Cancer-associated fibroblasts drive lung adenocarcinoma progression via THBS2-mediated epithelial-mesenchymal transition.

The role of cancer-associated fibroblasts (CAFs) in the initiation and invasion phases of human lung adenocarcinoma (LUAD) development is not fully understood. In this study, we utilized single-cell RNA sequencing, spatial transcriptomics, and a combination of in vivo and in vitro models to decode the dynamics of tumor-stroma interactions during human LUAD progression, focusing primarily on adenocarcinoma in situ (AIS), minimally invasive adenocarcinoma (MIA), and invasive adenocarcinoma (IAC).
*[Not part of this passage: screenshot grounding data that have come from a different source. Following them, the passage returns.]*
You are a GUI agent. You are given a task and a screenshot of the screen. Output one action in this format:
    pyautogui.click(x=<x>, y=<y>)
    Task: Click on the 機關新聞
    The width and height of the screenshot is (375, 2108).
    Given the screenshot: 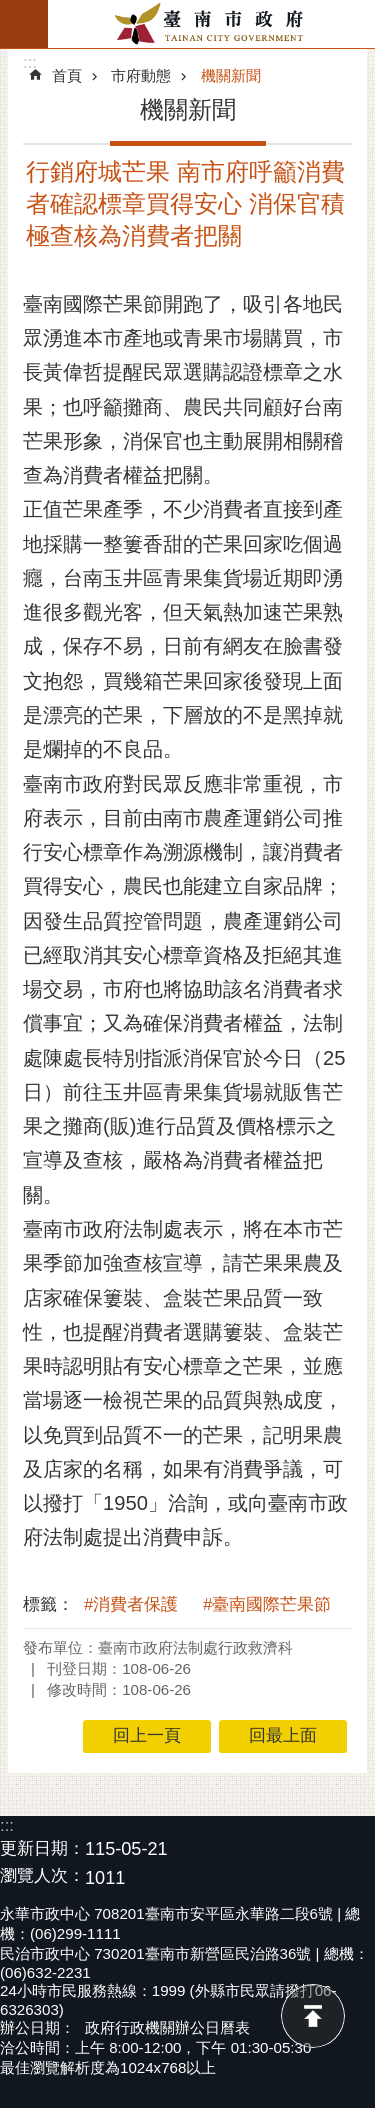 What is the action you would take?
    pyautogui.click(x=231, y=75)
    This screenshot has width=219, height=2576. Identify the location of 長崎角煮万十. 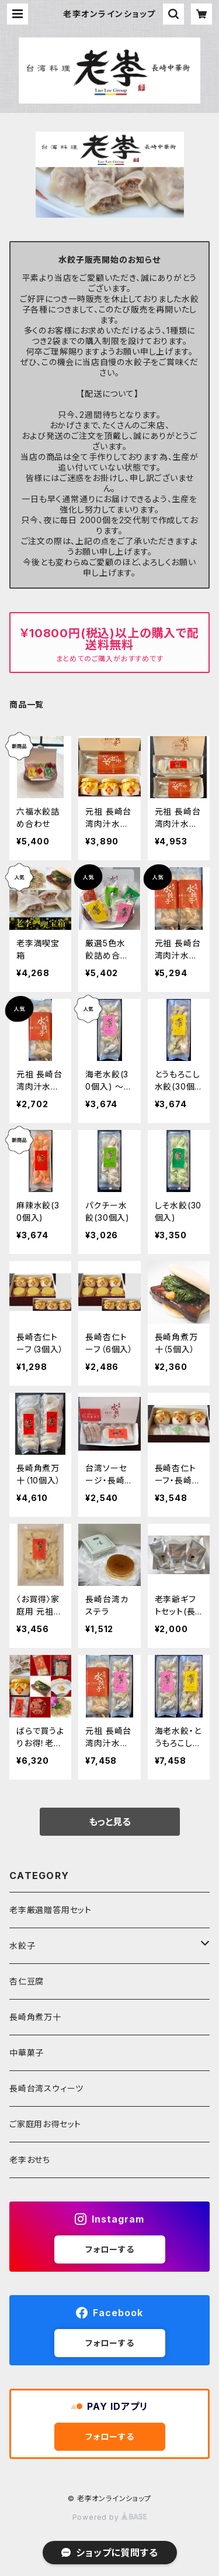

We identified a matrix CAF (mCAF) subtype characterized by high THBS2 expression, which was closely associated with poor clinical outcomes, tumor recurrence, and the invasive dynamics of LUAD. Spatial transcriptomics and multiplex immunohistochemistry analysis revealed that this CAF subpopulation was closely associated with tumor cells, with clear spatial colocalization. In vivo and in vitro experiments demonstrated that THBS2 secreted by these mCAFs directly binds to SDC4 on tumor cells, enhancing tumor epithelial-mesenchymal transition (EMT) programs. This study highlights THBS2+ mCAFs as key regulators of tumor-stroma interactions and identifies the THBS2-SDC4-EMT axis as a potential therapeutic target in LUAD.